21 Mar Under the tree (Iceland)
SUNDAY 17 November 10.00 am
TUESDAY 19 November 8.15 pm
RUNNING TIME 89 minutes
A contentious tree casts a long shadow in a neighbour’s garden and ignites a long -simmering feud between two couples in suburban Reykjavik.
REVIEW BY GEOFFREY MACNAB
Under the Tree is a macabre and darkly funny slice of Icelandic noir – a bit like Fargo done Reykjavik-style. It starts off as a drama about husbands, wives and bickering neighbours, and then veers off in entirely unexpected directions. Pornographic videos, stuffed dogs, missing cats, hidden spy cameras, unacknowledged suicide and a long-running feud over a big tree in a front yard all drive the plot. The low-key beginnings belie an ending full of primitive violence. Pathos, humour and bloodshed are all intertwined.
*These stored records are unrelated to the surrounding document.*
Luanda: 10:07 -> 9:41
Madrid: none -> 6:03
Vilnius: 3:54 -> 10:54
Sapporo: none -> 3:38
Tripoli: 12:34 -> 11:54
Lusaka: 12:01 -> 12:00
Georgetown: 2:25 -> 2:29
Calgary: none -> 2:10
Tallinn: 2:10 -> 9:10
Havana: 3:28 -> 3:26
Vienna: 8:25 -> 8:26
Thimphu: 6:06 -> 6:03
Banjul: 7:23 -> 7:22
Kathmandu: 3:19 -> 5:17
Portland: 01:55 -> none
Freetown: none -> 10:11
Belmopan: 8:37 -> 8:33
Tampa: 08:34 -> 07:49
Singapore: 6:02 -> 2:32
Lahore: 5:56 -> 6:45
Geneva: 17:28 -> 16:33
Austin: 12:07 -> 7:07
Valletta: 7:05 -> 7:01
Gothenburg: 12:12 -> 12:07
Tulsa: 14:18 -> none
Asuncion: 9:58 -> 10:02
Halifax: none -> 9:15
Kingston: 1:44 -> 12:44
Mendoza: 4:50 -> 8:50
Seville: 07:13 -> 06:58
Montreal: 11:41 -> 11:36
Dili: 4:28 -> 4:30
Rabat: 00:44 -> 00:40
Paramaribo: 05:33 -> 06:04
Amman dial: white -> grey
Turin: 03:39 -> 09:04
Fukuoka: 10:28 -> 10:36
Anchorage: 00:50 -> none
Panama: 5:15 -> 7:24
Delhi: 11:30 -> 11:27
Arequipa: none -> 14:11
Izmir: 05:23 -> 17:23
Steinþór Hróar Steinþórsson plays Atli, the young husband discovered by his wife watching what appears to be a porn video featuring himself and another woman. He is quickly kicked out of the house and goes back to live with his parents. This first part of the film is reminiscent of low budget Dogme movie like Mifune or Festen. We feel a mix of pity and disdain for Atli, who seems very hapless and needy. In a hangdog fashion, he tries to persuade his wife to take him back – or at least to allow him to spend more time with their very young daughter. She is having none of it.
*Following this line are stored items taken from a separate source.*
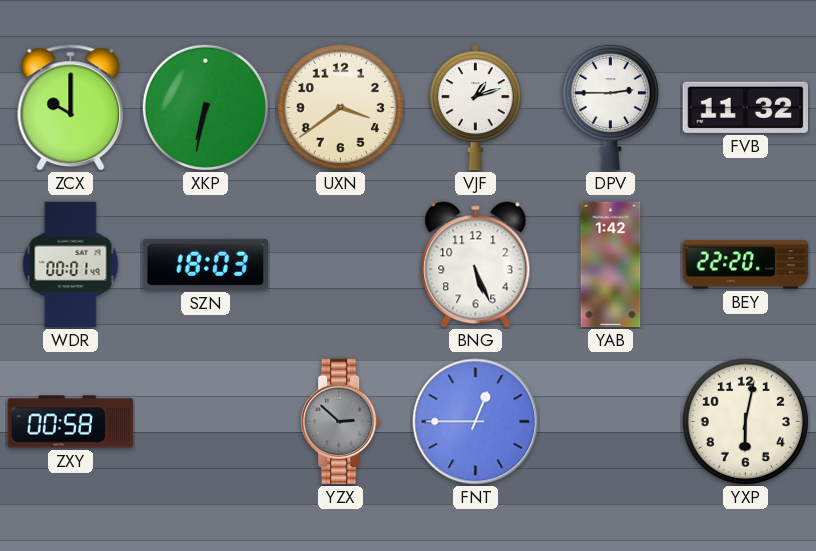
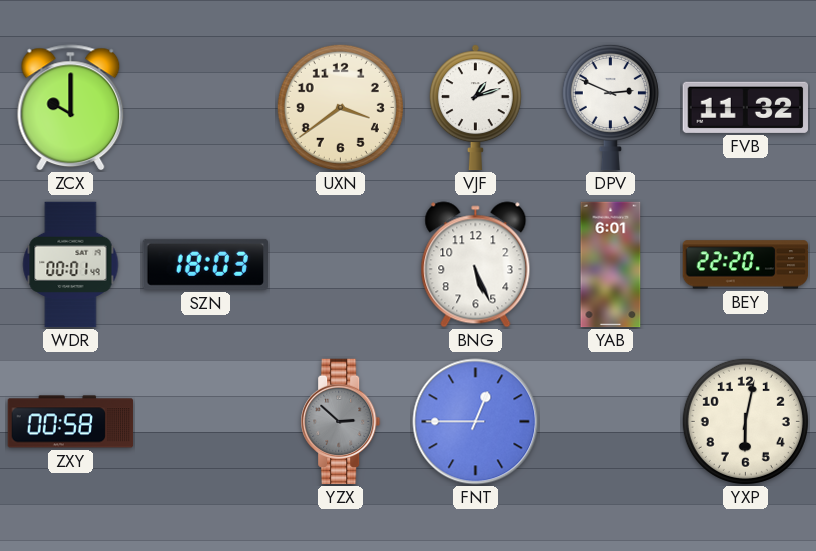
XKP: 6:32 -> none
DPV: 2:45 -> 2:49
YAB: 1:42 -> 6:01
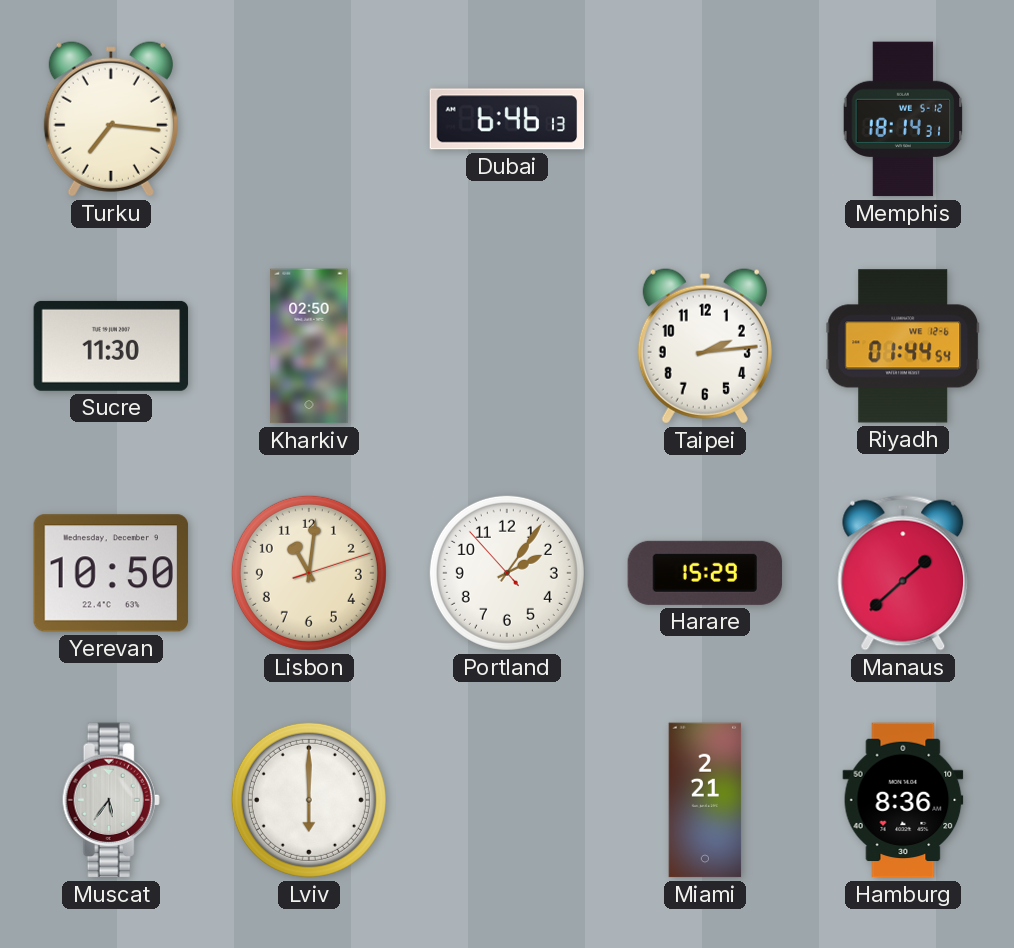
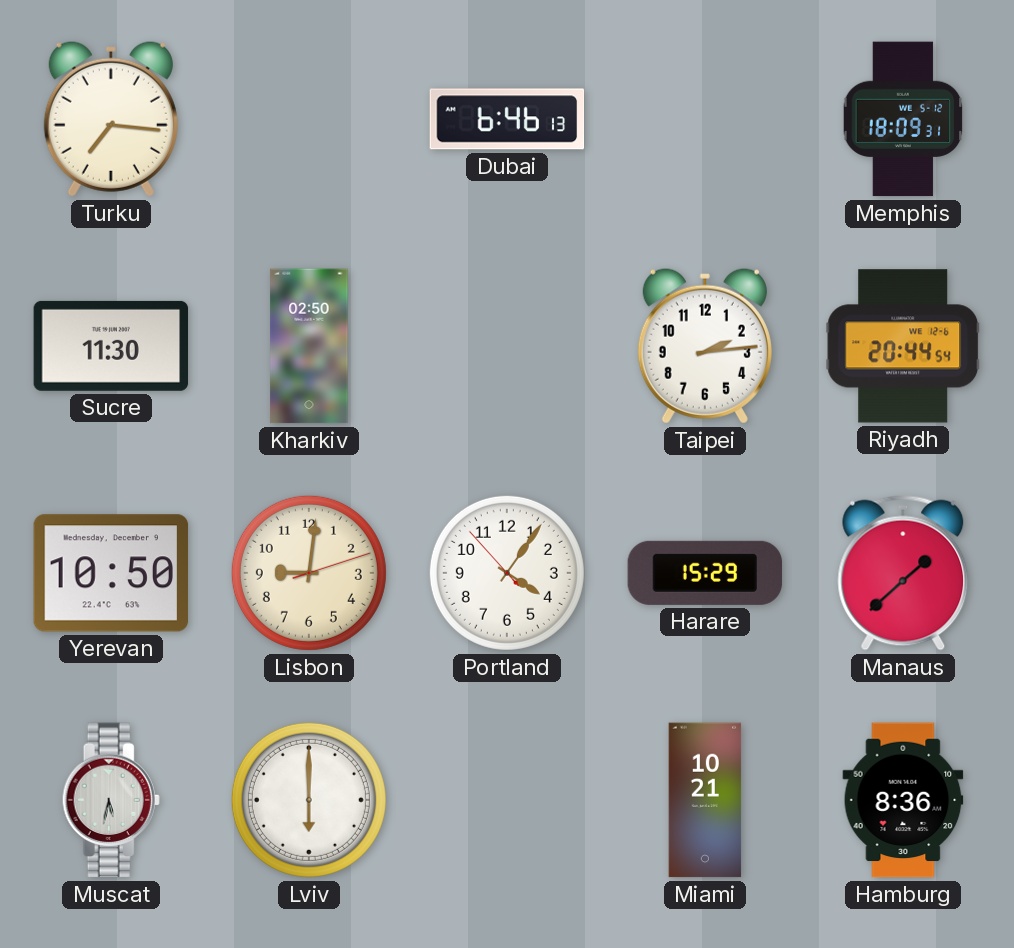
Memphis: 18:14 -> 18:09
Riyadh: 01:44 -> 20:44
Lisbon: 11:01 -> 9:01
Portland: 2:05 -> 4:05
Muscat: 5:36 -> 5:32
Miami: 2:21 -> 10:21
Atli has a brother who is no longer around. His neurotic and very sharp-tongued mother Inca (Edda Björgvinsdóttir) can’t get over his disappearance. His father, Baldvin (Sigurður Sigurjónsson), is more interested in protecting the tree than in the problems of his family.
The next door neighbour, Konrad (Þorsteinn Bachmann), has recently divorced and remarried. His much younger second wife, Eybjorg (Selma Björnsdóttir), likes to sunbathe – but the tree casts a big shadow over their porch. She and her husband are trying, and failing, to start a family. She may be struggling to get pregnant but she and Konrad are utterly devoted to their dog.
Slowly, the sub-plot about Atli’s parents and their next door neighbours begins to take over the movie. Amid the humour and the bad blood, Under the Tree is very perceptive about family relationships – about bad faith between generations and between husbands and wives, as well as over the garden fence.
The filmmakers continually startle us both with the bleakness of their world view and with their willingness to undercut even the grimmest scenes with an incongruously comic twist. The most banal-seeming moments are often the most poignant.
Director Sigurdsson and his regular writing partner Huldar Breidfjörd made their mark internationally with Either Way (2011), a similarly dry comedy about two road workers painting the tarmac in the remotest part of Iceland while trying to make sense of their lives. Under the Tree has a scope that the earlier film lacked. It shows that you can spin a yarn of extraordinary complexity, tenderness and ironic cruelty from the simplest materials.